- Coordinates: 10°09′N 124°05′E﻿ / ﻿10.15°N 124.08°E
- Crosses: Cebu Strait
- Locale: Cebu and Bohol, Philippines

Characteristics
- Total length: 25 km (82,000 ft)
- Traversable?: Yes

History
- Built: TBA
- Construction cost: ₱90 billion

Location
- Interactive map of Cebu–Bohol Bridge

= Cebu–Bohol Bridge =

The Cebu–Bohol Bridge is a proposed bridge which will connect the island provinces of Cebu and Bohol in the Philippines. The construction cost is estimated to be around ₱90 billion.

== History ==

=== Cebu-Bohol Friendship Bridge ===
The bridge was proposed back in mid-2016. It is one of the listed projects in Duterte's Build! Build! Build! and, later, Bongbong Marcos' Build Better More infrastructure programs. The National Economic Development Authority (NEDA) made a proposal to connect the two provinces from Cebu City to Jetafe. The project cost was studied to be around nearly ₱58 billion. The construction was planned to start in 2020. Then after, Director-General Ernesto Pernia, claimed the project to be "impossible" due to technological limitations or "very costly", causing the project to be shelved.

=== Planning ===
The bridge would then be planned by Cebu Governor Gwendolyn Garcia. Garcia would ask Metro Pacific Tollways Corporation (MPTC) Chairman Manuel Pangilinan, to inspect the possibility of building a bridge that will connect Cordova and Bohol. Pangilinan hinted the project cost to be around 90 billion pesos and they would have to find a way to finance the project in order to make it viable and could be raised for the feasibility study. The development would later be announced by Cebu-Cordova Link Expressway Corporation (CCLEC) President Allan Alfon.
==== Reactions ====
In December 2024, Bishop Alberto Uy exhorted his parishioners regarding the current state of infrastructure corruption. He voiced his strong opposition to the planned construction of the Bridge based on environmental protection concerns and possible damage to the Danajon Bank.

== Recent developments ==
In mid‑2025, Cebu Governor Pam Baricuatro renewed calls for expedited implementation of the Cebu–Bohol bridge project.
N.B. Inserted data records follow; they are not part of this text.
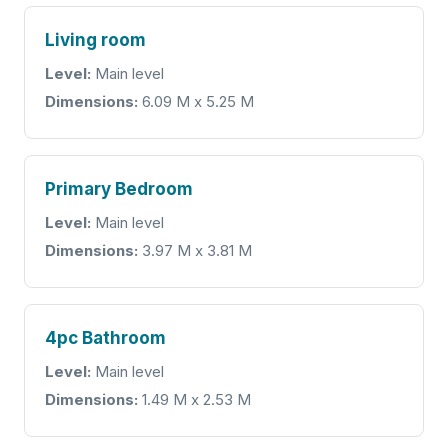
Living room
Level:
Main level
Dimensions:
6.09 M x 5.25 M
Primary Bedroom
Level:
Main level
Dimensions:
3.97 M x 3.81 M
4pc Bathroom
Level:
Main level
Dimensions:
1.49 M x 2.53 M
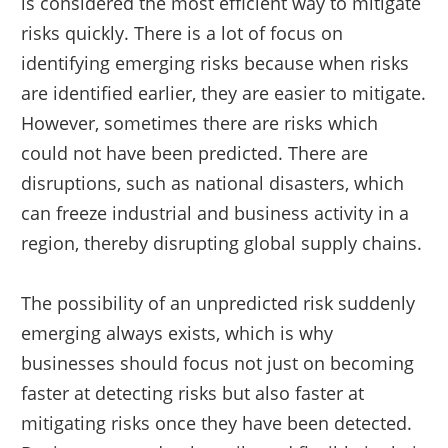
is considered the most efficient way to mitigate
risks quickly. There is a lot of focus on
identifying emerging risks because when risks
are identified earlier, they are easier to mitigate.
However, sometimes there are risks which
could not have been predicted. There are
disruptions, such as national disasters, which
can freeze industrial and business activity in a
region, thereby disrupting global supply chains.
The possibility of an unpredicted risk suddenly
emerging always exists, which is why
businesses should focus not just on becoming
faster at detecting risks but also faster at
mitigating risks once they have been detected.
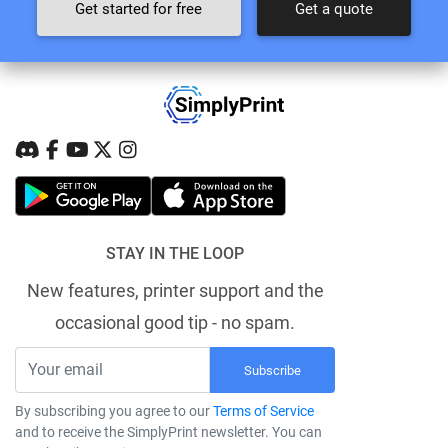
Get started for free
Get a quote
STAY IN THE LOOP
New features, printer support and the
occasional good tip - no spam.
Subscribe
By subscribing you agree to our
Terms of Service
and to receive the SimplyPrint newsletter. You can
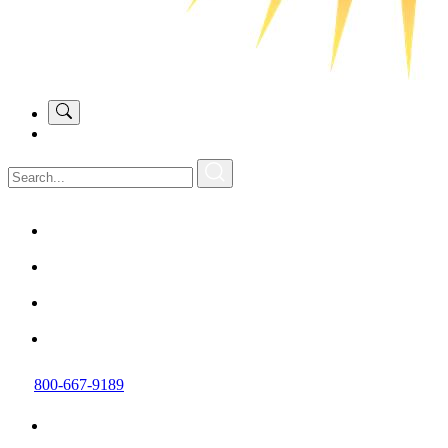
800-667-9189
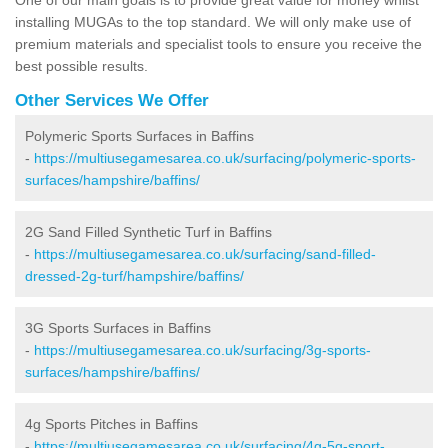
installing MUGAs to the top standard. We will only make use of
premium materials and specialist tools to ensure you receive the
best possible results.
Other Services We Offer
Polymeric Sports Surfaces in Baffins
-
https://multiusegamesarea.co.uk/surfacing/polymeric-sports-
surfaces/hampshire/baffins/
2G Sand Filled Synthetic Turf in Baffins
-
https://multiusegamesarea.co.uk/surfacing/sand-filled-
dressed-2g-turf/hampshire/baffins/
3G Sports Surfaces in Baffins
-
https://multiusegamesarea.co.uk/surfacing/3g-sports-
surfaces/hampshire/baffins/
4g Sports Pitches in Baffins
-
https://multiusegamesarea.co.uk/surfacing/4g-5g-sport-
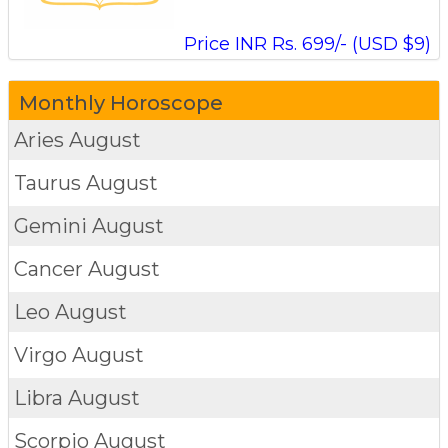
Price INR Rs. 699/- (USD $9)
Monthly Horoscope
Aries
August
Taurus
August
Gemini
August
Cancer
August
Leo
August
Virgo
August
Libra
August
Scorpio
August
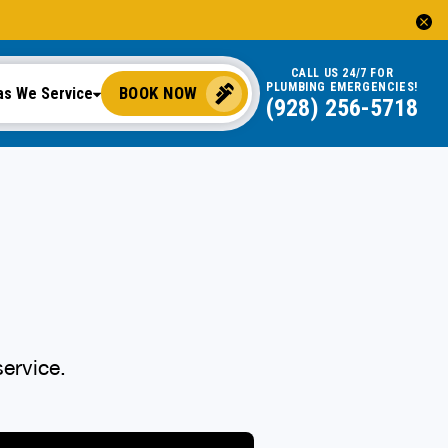
CALL US 24/7 FOR
PLUMBING EMERGENCIES!
BOOK NOW
as We Service
(928) 256-5718
ervice.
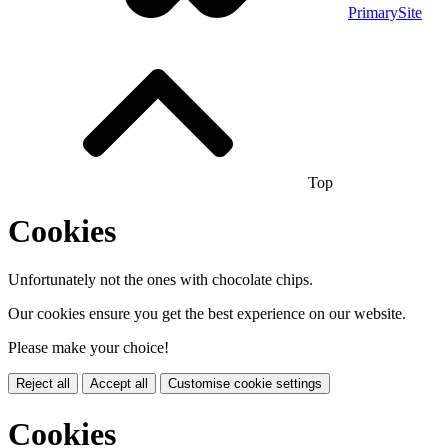
PrimarySite
Top
Cookies
Unfortunately not the ones with chocolate chips.
Our cookies ensure you get the best experience on our website.
Please make your choice!
Reject all
Accept all
Customise cookie settings
Cookies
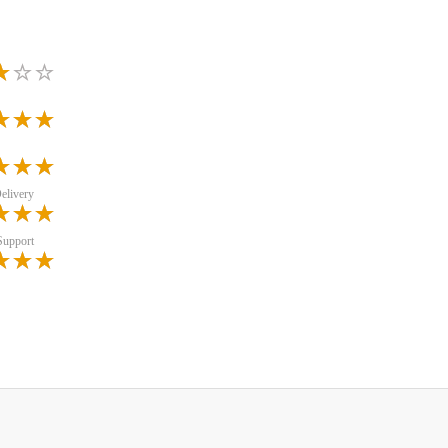
elivery
Support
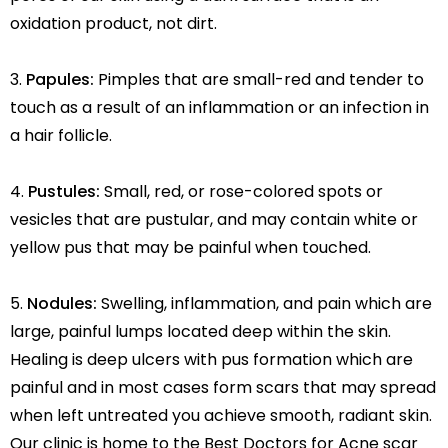
oxidation product, not dirt.
Papules:
Pimples that are small-red and tender to
touch as a result of an inflammation or an infection in
a hair follicle.
Pustules:
Small, red, or rose-colored spots or
vesicles that are pustular, and may contain white or
yellow pus that may be painful when touched.
Nodules:
Swelling, inflammation, and pain which are
large, painful lumps located deep within the skin.
Healing is deep ulcers with pus formation which are
painful and in most cases form scars that may spread
when left untreated you achieve smooth, radiant skin.
Our clinic is home to the Best Doctors for Acne scar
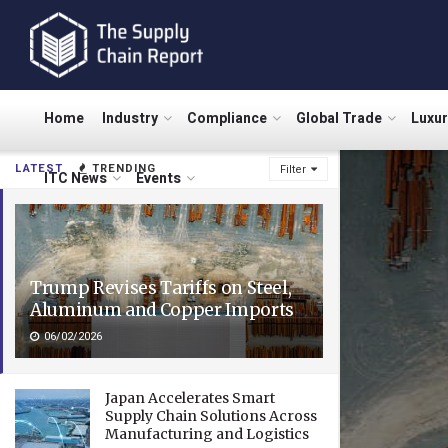
Home
Industry
Compliance
Global Trade
Luxu
LATEST
TRENDING
Filter
ITC News
Events
Trump Revises Tariffs on Steel,
Aluminum and Copper Imports
06/02/2026
Japan Accelerates Smart
Supply Chain Solutions Across
Manufacturing and Logistics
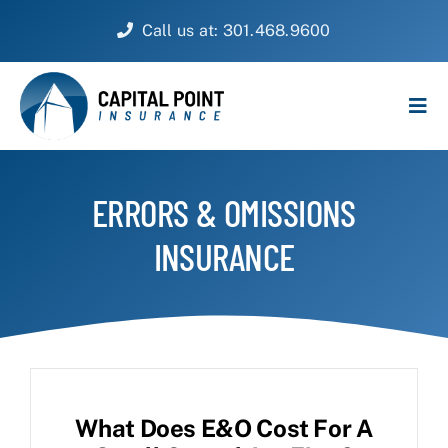
Skip
Call us at: 301.468.9600
to
content
Tog
Navi
PERSONAL
ERRORS & OMISSIONS
BUSINESS
INSURANCE
CUSTOMER SERVICE
ABOUT
CONTACT
What Does E&O Cost For A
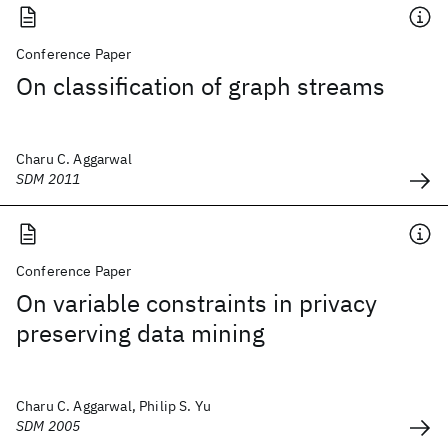
Conference Paper
On classification of graph streams
Charu C. Aggarwal
SDM 2011
Conference Paper
On variable constraints in privacy
preserving data mining
Charu C. Aggarwal, Philip S. Yu
SDM 2005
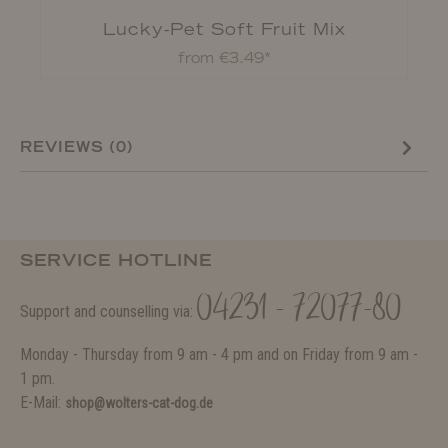
Lucky-Pet Soft Fruit Mix
from €3.49*
REVIEWS (0)
SERVICE HOTLINE
04231 - 72077-80
Support and counselling via:
Monday - Thursday from 9 am - 4 pm and on Friday from 9 am -
1 pm.
E-Mail:
shop@wolters-cat-dog.de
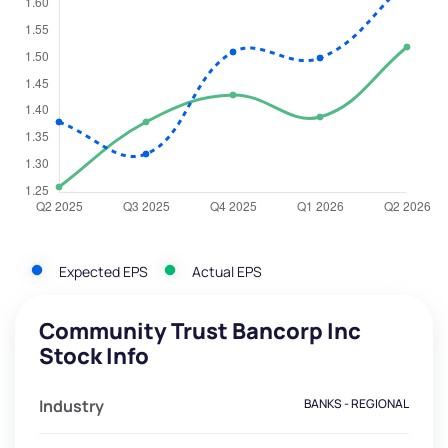
Expected EPS
Actual EPS
Community Trust Bancorp Inc
Stock Info
Industry
BANKS - REGIONAL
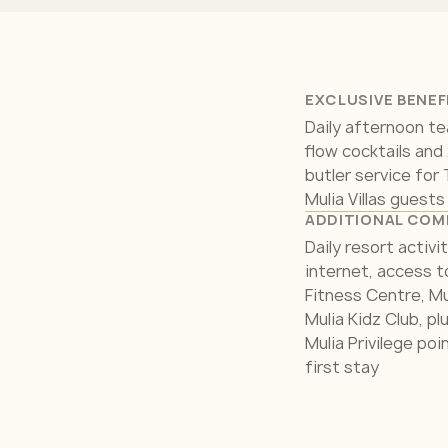
EXCLUSIVE BENEF
Daily afternoon te
flow cocktails and
butler service for
Mulia Villas guests
ADDITIONAL COM
Daily resort activi
internet, access t
Fitness Centre, Mu
Mulia Kidz Club, p
Mulia Privilege poi
first stay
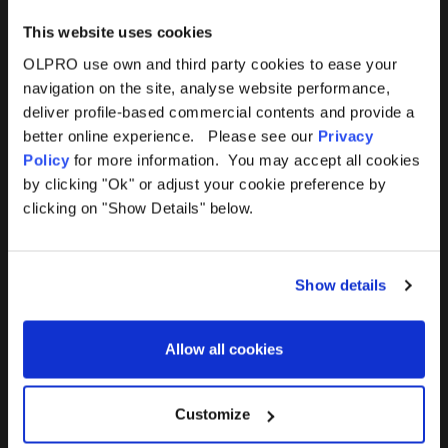
This website uses cookies
OLPRO use own and third party cookies to ease your
navigation on the site, analyse website performance,
Products
Help
deliver profile-based commercial contents and provide a
better online experience. Please see our
Privacy
Awnings
Contact Us
Policy
for more information. You may accept all cookies
by clicking "Ok" or adjust your cookie preference by
Tents
Delivery
clicking on "Show Details" below.
Camping Furniture
Returns
Show details
Accessories
FAQs
Allow all cookies
Deals
365 Warranty
Awning Size Calculator
Customize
She urged both provincial and national stakeholders to fast‑track feasibility studies and explore public-private partnership (PPP) arrangements to avoid further delays. Baricuatro highlighted that timely action is crucial to leverage economic and tourism synergies between Cebu and Bohol, particularly as the region continues its rapid post-pandemic recovery.